“The evening news is so uplifting! My faith in humanity is restored every time I watch it.”
-No One Ever
Have you ever noticed that there seems to be a gas station (or two) on every corner? And have you noticed that those same gas stations magically cease to exist at precisely the moment when that cute little fuel light on your dash decides to start flashing? And have you further wondered why, when you find yourself in this situation, you don’t just go ahead and fill up the tank with what’s left of that Slurpee/latte/Gatorade in your cup holder??
Maybe you haven’t wondered this at all because you know it would be ridiculous. It wouldn’t work! And even if your car could run on Slurpee sludge (doubtful), it certainly wouldn’t be operating at peak performance. We know this to be true for our cars, and we know it to be true for our bodies — I have yet to hear of a single Olympic athlete espousing the benefits of the Twinkies-and-Pepsi diet. So why don’t we give more thought to the possibility that the old “garbage in = garbage out” formula might apply to our minds, too?

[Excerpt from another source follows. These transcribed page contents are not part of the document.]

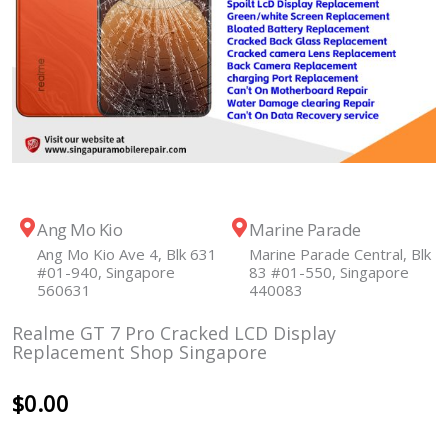
Ang Mo Kio
Marine Parade
Ang Mo Kio Ave 4, Blk 631
Marine Parade Central, Blk
#01-940, Singapore
83 #01-550, Singapore
560631
440083
Realme GT 7 Pro Cracked LCD Display
Replacement Shop Singapore
$
0.00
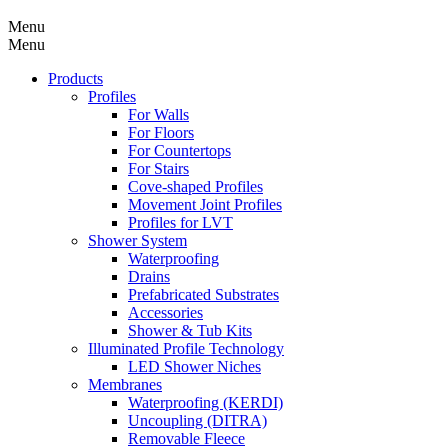
Menu
Menu
Products
Profiles
For Walls
For Floors
For Countertops
For Stairs
Cove-shaped Profiles
Movement Joint Profiles
Profiles for LVT
Shower System
Waterproofing
Drains
Prefabricated Substrates
Accessories
Shower & Tub Kits
Illuminated Profile Technology
LED Shower Niches
Membranes
Waterproofing (KERDI)
Uncoupling (DITRA)
Removable Fleece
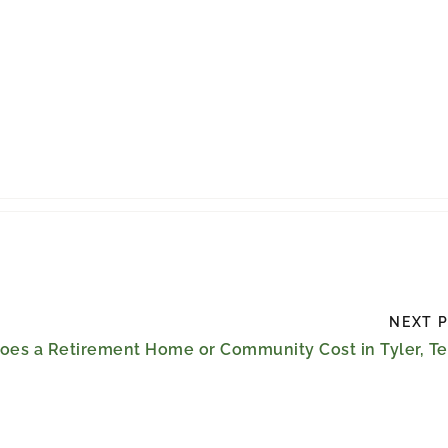
NEXT 
es a Retirement Home or Community Cost in Tyler, Te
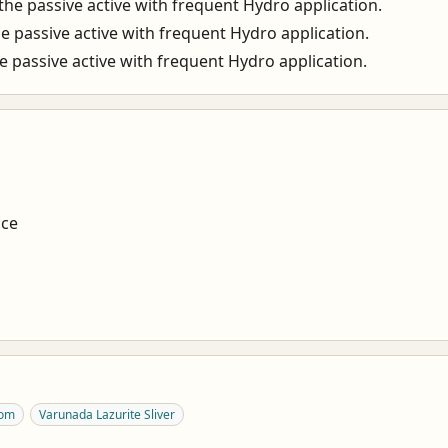
he passive active with frequent Hydro application.
 passive active with frequent Hydro application.
 passive active with frequent Hydro application.
nce
oom
Varunada Lazurite Sliver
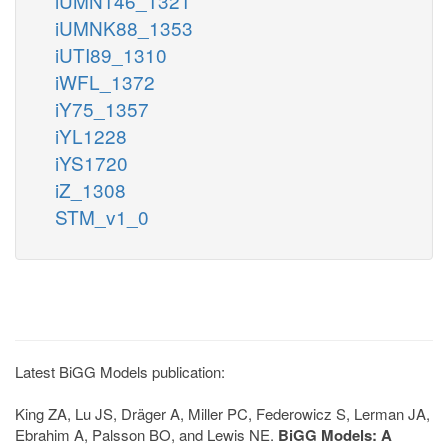
iUMN146_1321
iUMNK88_1353
iUTI89_1310
iWFL_1372
iY75_1357
iYL1228
iYS1720
iZ_1308
STM_v1_0
Latest BiGG Models publication:
King ZA, Lu JS, Dräger A, Miller PC, Federowicz S, Lerman JA,
Ebrahim A, Palsson BO, and Lewis NE.
BiGG Models: A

Just like the foods we eat help shape our physical bodies, the information we feed our minds helps shape the lens through which we view and experience the world. Whether we’re aware of it or not, the words and images we allow into our headspace directly impact our mental and physical health. Every scary news story, every negativity-laced post in our social media feed, and every cruel word we say to ourselves or someone else (aloud or not) does its part to chip away at our ability to function optimally. Think of this stuff as the mental Twinkies-and-Pepsi diet.
Many of us are consuming way too many Twinkies without even realizing it. We watch (and read) the news morning, noon and night, all the while failing to notice that the ratio of bad news reported to good news reported is somewhere in the neighborhood of 17:1. Instead of expanding our waistline or rotting our teeth, these mental Twinkies can lead to stress, anxiety, depression and even post-traumatic stress disorder (PTSD). Talk about bad news!
We scroll through Facebook and see image after image attached to frightening words describing horrific things happening in the world - politics! natural disasters! violence! disease! Even seemingly innocuous posts from “happy” friends can leave us feeling down.
We take a casual glance in the mirror, quietly berating ourselves for whatever perceived flaws we can pick out. Ugh, crows feet! Yuck, a millimeter of fat on my thighs!! Guess what - your body is listening.
Starting to see how the negativity builds up so quickly? Ready for some good news?? We can overcome the harmful effects of the negative inputs in our lives by counteracting them with positive inputs — happy words, thoughts, feelings, and images. The only catch is that it takes about 3 - 5 positive thoughts to recover from one negative expression. This is due to our negativity bias, which is just a fancy way of saying our brains are wired to respond more to negative inputs than positive. This was helpful in the distant past for avoiding uncomfortable situations like Saber-tooth Tiger attacks and Mastodon stampedes. Now it just means we have to work a little bit harder to keep our feet on the sunny side of the (freshly paved, tiger-free) street.
Luckily, we can significantly reduce a number of smiles and gleeful hoorays - mental green juice! - needed to reach our peak performance levels by taking a look at the inputs in our lives and minimizing those negative messages wherever possible.
Ready to start your negativity cleanse? Here’s how:
Don’t watch - or read - the news for a week. If something truly relevant to your life happens, someone will tell you. I promise.
Scroll through your social media feeds and block/unfollow/hide any posts/people/organizations that don’t make you feel good. More puppies, less fear-mongering. That tiny arrow in the upper-right corner of every post is your new best friend.
Avoid spending time with (or minimize time spent with) any Negative Nancy characters in your life. Bonus points if you can spend extra time with any super-positive folks you know.
Be nice to yourself. Try talking to yourself the way you would talk to your best friend. My, how your eyes sparkle in those new glasses! Easy, peasy.
Mental twinkles or psychological kale: the choice is yours. Feeling drunk with power? GOOD.